“Bringing the voices of millions into the AI era”
For Dhyon Technology, Lotus Avio led a specialized regional audio data-collection drive across Bihar and Jharkhand, gathering high-quality, authentic speech in three underrepresented languages: Bhojpuri, Maithili and Magahi. The data was used to train and refine Automatic Speech Recognition (ASR) and voice-AI models. Mainstream models struggle with regional Indian languages for want of clean, diverse, localized data.

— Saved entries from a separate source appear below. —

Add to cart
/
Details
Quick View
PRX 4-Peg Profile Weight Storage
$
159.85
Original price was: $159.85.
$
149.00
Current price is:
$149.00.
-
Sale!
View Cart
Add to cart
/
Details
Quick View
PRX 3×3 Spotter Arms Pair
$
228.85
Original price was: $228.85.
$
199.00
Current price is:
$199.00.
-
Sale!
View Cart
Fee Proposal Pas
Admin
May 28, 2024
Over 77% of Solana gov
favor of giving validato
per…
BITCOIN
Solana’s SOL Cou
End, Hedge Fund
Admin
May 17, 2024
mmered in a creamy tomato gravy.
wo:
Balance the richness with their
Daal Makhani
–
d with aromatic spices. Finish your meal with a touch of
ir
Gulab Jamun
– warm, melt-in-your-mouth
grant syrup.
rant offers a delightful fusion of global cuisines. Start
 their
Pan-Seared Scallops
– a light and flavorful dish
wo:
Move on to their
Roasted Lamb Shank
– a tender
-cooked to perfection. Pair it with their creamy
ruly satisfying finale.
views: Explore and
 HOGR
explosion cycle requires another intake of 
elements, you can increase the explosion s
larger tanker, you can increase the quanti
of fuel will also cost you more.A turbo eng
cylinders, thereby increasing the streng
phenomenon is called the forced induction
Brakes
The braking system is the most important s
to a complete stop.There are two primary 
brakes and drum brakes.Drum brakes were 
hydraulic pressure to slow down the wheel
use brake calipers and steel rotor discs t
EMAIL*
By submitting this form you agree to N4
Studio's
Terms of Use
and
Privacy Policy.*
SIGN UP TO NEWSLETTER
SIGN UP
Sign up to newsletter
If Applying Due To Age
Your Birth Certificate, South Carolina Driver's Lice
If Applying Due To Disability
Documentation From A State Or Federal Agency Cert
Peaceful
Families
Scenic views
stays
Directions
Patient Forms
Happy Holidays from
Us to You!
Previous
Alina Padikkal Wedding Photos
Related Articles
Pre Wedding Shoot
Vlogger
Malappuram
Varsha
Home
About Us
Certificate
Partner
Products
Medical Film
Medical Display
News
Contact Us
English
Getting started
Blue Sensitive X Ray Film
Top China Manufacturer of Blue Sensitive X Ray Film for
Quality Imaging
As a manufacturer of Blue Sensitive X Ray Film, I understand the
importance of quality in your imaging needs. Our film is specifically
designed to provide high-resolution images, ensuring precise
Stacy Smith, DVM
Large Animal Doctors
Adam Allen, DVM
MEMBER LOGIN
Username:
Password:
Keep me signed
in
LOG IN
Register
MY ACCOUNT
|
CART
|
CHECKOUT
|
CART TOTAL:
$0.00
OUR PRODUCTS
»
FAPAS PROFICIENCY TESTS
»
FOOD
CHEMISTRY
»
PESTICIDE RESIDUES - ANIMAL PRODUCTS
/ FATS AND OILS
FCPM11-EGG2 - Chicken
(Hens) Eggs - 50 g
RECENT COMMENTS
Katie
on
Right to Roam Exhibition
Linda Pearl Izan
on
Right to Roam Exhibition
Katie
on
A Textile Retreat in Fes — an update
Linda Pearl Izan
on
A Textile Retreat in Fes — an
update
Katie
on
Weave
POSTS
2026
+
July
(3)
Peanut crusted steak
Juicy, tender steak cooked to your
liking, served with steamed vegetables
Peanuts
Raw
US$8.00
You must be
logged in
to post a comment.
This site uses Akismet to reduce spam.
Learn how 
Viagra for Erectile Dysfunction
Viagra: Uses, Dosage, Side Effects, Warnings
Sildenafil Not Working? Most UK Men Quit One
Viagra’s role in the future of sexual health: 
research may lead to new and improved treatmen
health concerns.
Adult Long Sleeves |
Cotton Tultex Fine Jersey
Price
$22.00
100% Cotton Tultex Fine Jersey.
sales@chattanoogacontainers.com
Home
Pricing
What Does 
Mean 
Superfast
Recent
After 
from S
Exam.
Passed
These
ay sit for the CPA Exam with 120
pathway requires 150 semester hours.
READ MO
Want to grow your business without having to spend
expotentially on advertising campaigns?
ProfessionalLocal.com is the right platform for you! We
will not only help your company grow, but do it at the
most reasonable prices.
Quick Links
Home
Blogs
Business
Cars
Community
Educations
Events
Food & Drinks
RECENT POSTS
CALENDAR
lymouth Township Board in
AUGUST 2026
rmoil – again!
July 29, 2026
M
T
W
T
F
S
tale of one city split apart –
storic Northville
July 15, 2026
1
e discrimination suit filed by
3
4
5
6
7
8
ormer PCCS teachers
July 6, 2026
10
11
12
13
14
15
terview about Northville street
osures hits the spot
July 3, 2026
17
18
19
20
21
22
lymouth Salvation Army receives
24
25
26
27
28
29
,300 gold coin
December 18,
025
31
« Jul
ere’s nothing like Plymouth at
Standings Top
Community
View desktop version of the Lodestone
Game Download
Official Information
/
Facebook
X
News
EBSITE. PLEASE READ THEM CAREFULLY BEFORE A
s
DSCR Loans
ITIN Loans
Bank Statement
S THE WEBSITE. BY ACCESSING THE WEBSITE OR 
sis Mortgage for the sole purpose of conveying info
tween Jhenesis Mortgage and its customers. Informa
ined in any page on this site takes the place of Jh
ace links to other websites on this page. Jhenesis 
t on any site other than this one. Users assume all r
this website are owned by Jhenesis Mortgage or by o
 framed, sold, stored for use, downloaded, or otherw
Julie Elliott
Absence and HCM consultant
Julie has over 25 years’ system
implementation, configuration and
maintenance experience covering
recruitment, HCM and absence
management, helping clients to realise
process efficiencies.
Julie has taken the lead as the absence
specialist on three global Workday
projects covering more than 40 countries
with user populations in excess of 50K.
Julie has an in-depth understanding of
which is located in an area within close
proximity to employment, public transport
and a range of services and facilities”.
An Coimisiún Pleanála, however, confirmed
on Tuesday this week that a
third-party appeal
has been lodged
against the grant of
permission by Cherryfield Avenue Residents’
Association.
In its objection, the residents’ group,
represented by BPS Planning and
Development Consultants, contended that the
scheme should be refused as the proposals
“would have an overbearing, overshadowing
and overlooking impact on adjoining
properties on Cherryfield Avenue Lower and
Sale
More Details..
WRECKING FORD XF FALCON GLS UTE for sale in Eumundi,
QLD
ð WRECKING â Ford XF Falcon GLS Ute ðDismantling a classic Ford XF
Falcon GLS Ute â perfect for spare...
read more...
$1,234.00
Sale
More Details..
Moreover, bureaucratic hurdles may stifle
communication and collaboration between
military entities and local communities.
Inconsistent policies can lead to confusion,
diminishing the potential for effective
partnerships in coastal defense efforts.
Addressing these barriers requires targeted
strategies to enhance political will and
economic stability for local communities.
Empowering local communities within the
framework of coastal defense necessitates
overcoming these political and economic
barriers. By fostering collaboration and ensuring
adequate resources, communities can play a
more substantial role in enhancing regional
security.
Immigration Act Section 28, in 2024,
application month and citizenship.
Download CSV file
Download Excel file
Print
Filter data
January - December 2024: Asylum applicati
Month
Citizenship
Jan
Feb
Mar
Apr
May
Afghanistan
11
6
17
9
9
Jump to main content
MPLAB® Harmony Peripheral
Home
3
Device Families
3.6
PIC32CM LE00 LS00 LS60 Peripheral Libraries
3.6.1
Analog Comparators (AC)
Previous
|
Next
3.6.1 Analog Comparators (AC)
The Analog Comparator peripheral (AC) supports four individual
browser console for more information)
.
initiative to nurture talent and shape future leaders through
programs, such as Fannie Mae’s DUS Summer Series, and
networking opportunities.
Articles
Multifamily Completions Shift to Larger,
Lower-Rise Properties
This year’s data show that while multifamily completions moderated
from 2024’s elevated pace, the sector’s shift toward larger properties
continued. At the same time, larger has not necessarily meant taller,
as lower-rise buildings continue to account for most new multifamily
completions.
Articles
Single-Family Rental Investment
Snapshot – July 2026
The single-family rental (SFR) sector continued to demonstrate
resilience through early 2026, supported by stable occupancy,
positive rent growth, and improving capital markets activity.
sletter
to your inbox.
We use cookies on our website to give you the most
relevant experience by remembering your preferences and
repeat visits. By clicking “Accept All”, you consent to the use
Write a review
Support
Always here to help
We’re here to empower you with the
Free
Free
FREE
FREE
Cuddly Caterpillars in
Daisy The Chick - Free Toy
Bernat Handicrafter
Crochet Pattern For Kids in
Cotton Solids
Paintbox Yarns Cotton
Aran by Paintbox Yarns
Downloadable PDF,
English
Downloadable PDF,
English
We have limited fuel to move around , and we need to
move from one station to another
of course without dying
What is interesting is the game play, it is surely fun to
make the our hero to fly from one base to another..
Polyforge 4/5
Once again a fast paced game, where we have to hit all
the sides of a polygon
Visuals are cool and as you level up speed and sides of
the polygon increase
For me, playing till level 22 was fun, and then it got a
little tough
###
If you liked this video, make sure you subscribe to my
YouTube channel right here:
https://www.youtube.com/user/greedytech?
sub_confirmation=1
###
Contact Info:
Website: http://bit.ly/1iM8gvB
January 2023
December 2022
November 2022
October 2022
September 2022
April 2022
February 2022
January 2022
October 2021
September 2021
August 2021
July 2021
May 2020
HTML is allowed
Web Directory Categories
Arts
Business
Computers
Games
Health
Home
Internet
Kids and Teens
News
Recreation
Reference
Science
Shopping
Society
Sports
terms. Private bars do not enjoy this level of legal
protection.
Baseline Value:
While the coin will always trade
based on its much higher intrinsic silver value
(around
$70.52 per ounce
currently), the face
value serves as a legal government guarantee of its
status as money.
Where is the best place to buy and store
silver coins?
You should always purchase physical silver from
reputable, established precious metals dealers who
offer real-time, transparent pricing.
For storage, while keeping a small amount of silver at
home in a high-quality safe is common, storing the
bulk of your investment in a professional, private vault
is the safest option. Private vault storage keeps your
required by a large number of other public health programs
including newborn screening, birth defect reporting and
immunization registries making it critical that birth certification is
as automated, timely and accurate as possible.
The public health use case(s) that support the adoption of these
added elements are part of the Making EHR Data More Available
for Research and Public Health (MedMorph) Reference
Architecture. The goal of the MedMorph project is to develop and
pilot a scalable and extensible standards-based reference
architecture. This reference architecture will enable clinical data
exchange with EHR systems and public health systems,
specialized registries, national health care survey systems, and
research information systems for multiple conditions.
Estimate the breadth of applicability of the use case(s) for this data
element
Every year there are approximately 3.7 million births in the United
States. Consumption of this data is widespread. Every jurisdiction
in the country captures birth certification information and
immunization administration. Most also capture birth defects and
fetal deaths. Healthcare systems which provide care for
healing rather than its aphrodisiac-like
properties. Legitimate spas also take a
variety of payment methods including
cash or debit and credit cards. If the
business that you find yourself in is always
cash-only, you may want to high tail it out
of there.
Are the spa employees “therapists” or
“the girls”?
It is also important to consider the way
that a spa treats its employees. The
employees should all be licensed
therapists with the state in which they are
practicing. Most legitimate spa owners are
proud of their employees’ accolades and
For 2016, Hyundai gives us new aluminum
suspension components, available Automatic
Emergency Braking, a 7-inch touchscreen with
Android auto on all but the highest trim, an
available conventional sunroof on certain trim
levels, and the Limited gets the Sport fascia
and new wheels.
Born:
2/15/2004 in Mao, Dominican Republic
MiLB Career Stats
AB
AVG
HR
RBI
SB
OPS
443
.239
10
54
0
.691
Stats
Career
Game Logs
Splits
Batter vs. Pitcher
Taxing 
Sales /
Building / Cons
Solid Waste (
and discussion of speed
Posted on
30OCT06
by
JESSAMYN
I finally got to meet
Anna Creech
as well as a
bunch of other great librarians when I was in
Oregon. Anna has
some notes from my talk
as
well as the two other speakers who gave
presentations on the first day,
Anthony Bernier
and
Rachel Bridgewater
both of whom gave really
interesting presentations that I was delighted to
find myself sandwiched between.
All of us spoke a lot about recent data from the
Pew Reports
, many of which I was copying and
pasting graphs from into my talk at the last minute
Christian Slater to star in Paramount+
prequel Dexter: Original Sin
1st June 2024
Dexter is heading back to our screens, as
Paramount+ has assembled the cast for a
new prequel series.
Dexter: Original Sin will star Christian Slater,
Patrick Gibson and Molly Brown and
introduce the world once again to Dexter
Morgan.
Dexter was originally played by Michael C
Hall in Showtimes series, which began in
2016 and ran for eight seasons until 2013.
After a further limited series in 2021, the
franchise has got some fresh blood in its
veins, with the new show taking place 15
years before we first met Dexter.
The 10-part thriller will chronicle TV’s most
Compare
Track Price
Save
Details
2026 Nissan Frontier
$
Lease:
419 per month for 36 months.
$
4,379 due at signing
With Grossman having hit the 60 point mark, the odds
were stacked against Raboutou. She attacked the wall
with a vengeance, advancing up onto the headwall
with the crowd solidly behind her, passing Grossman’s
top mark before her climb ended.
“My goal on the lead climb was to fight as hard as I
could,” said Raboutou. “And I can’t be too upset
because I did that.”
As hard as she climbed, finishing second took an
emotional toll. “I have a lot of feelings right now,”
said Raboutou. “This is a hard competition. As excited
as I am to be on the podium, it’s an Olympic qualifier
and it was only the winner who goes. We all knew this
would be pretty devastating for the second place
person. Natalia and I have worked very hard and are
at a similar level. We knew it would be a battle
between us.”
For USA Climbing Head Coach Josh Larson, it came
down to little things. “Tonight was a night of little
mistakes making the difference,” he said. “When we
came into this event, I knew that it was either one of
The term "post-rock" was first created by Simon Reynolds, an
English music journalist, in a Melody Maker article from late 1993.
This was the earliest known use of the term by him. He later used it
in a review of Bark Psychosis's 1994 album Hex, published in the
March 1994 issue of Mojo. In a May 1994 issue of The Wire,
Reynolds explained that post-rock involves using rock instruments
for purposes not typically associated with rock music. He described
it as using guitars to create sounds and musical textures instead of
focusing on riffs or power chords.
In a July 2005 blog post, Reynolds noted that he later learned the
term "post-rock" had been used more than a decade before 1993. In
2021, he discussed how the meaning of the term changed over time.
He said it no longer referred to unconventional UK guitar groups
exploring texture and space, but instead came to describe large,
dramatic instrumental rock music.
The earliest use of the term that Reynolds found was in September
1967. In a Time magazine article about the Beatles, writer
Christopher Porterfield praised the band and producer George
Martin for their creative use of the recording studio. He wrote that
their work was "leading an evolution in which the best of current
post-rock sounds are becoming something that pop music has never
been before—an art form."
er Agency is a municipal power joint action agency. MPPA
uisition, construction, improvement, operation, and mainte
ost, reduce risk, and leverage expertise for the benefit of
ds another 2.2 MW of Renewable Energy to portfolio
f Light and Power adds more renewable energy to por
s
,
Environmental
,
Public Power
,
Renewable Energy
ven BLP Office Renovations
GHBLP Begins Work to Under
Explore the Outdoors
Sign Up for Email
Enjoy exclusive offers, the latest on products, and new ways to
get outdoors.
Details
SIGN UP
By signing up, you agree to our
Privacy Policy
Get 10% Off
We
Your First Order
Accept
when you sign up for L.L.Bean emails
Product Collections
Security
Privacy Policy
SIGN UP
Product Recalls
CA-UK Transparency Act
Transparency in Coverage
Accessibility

We recruited native speakers across districts to capture genuine dialects, curated prompts spanning daily conversation, agriculture, local governance and folklore, and captured uncompressed studio-grade audio with strict noise control and precise transcription, delivering hundreds of hours of pristine, model-ready data.
Our campaign strategy
Native-speaker recruitment
Onboarded speakers across districts to capture genuine dialects and accents, untouched by urban normalization.
Contextual scripts
Curated prompts across daily conversation, agriculture, local governance and folklore so models learn real, contextual language.
Studio-grade capture
Uncompressed audio at 16 kHz or higher, strict noise-cancellation, and rejection of low-quality samples before delivery.
Three-language matrix
Balanced Bhojpuri, Maithili and Magahi coverage across age, gender and background, with precise transcription alignment.